Good point special How would I find out about the beams? There is a bedroom in the loft so it's all plastered.

I do worry a bit about snagging and plumbing and stuff. There are several bathrooms (too many really, I may lock some doors grin ) and my worry would be whether the boiler and plumbing is actually up to them all being used at once.

I only mentioned the appliances as our current house had had the kitchen done up by previous owners but the cooker is crap and yet I can't justify changing it. Better decent appliances than rubbish ones surely?

One of the other two houses already has a family living in it - do you think it would be OK to knock on their door and ask them how they are finding it?

RelocatorRelocator Sun 16-Mar-14 10:24:58

Garden is south-south east facing so it should get a reasonable amount of sun. Would want to go back in the afternoon (we viewed at lunchtime) to see what it's like then.

Flood risk I think would be low but obviously something to check out with any house these days.

mrsddoodle Sun 16-Mar-14 12:06:31

Have lived in both styles of houses. New builds definitely cheaper to live in, with regards maintenance costs, bills, efficiencies. The NHBC warranty provides some peace of mind for 10 years at least.

I did find it a bit harder to put our own mark on a new build home, as ours already had everything chosen, ie, the kitchen, bathroom, tiles etc.
But we've put in a log burning stove, decorated rooms with colours other than magnolia, and we are getting there.

And we once bought a semi new build, which was a disaster, as the sound proofing was terrible.

I think it depends on if you are the type of person that likes a project as if everything is done it could be a little boring.
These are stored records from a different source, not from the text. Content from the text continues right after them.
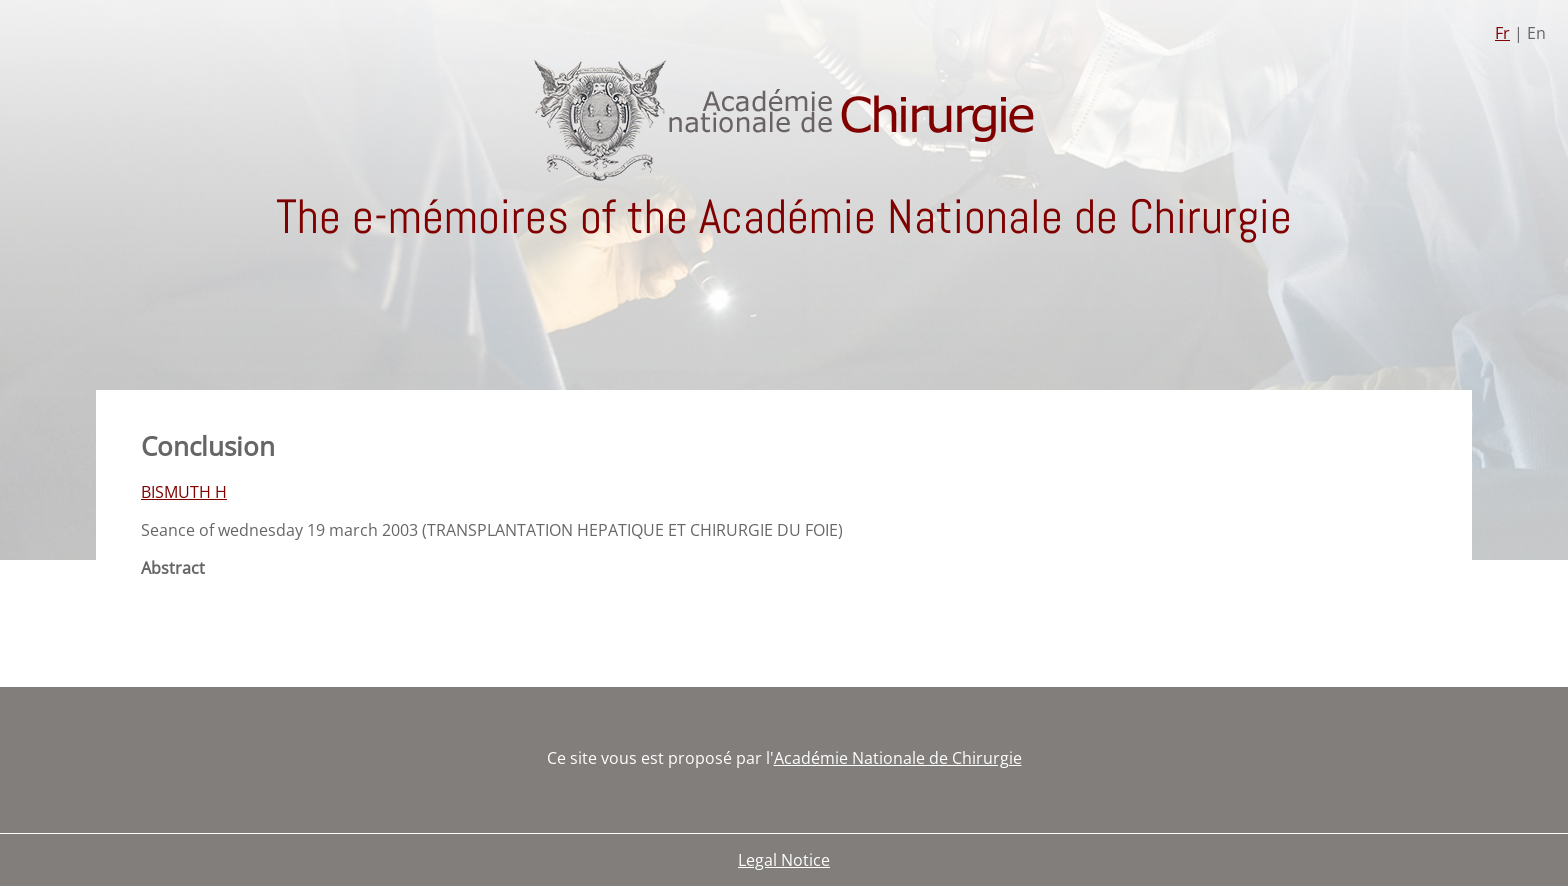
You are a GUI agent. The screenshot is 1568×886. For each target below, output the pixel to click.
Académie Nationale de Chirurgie (898, 758)
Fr (1502, 33)
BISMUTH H (184, 492)
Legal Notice (784, 860)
I like the idea of having a project and home improvements to look forward to, but in reality don't have the time or patience, so a new build is a better option.
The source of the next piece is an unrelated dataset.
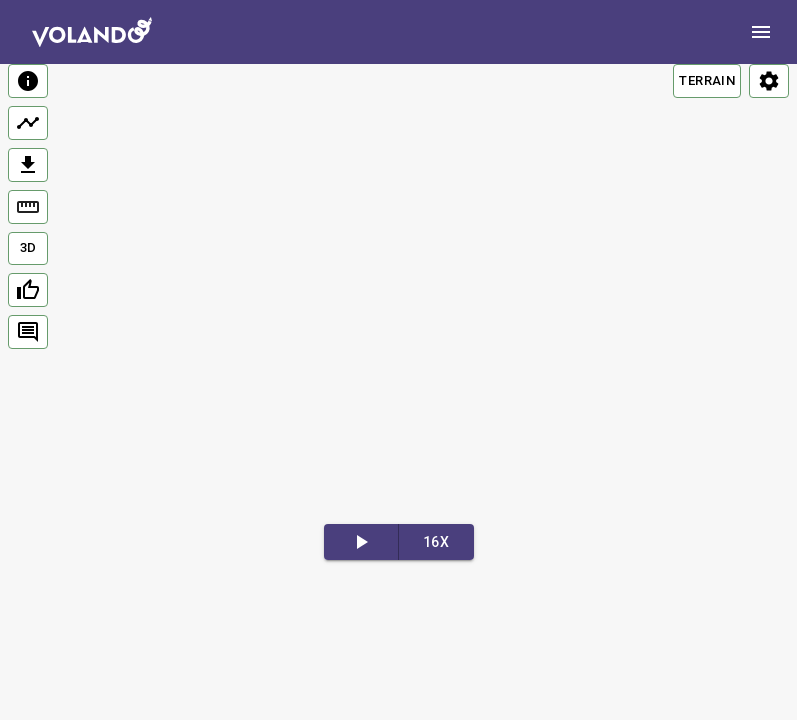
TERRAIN (707, 80)
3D (28, 247)
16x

Glasshammer Sun 16-Mar-14 12:13:19

I think often the asking price is a little high. New build sold in my area didn't seem to hold their high value when resold years later, while in other locations they have being more sought after when resold

HaveToWearHeels Sun 16-Mar-14 17:33:27

Glasshammer, we bought ours in August 2007 (although didn't move in until a year later), just weeks before the bank crisis, it was marketed at £465k and we got it for £425k. We were a bit nervous when we came to remortgage as it is a pretty difficult house to put a value on (although a 4 bed we have two rooms in the roof which could be used as bedrooms/study/gym/den, but we have just had it valued at £500k.

specialsubject Sun 16-Mar-14 18:04:26

the bathroom issue is entirely valid - we sold our house to someone who was delighted to have fewer bathrooms even with a family!

please check flood issues thoroughly. Thinking of the brand new estate near me which was entirely flooded before some of the houses were even finished. Developers do not care.

I hope it is ok though!

CrapBag Mon 17-Mar-14 11:31:28

I don't know if this is the case everywhere, but we have a few new developments where I live and the prices of them are utterly ridiculous.

They are trying to do up old shabby rough areas and make them nicer but even with the new houses, there are still a lot of the old ones there with the same tenants in. IMHO they are not worth anywhere near the price that they are charging for them.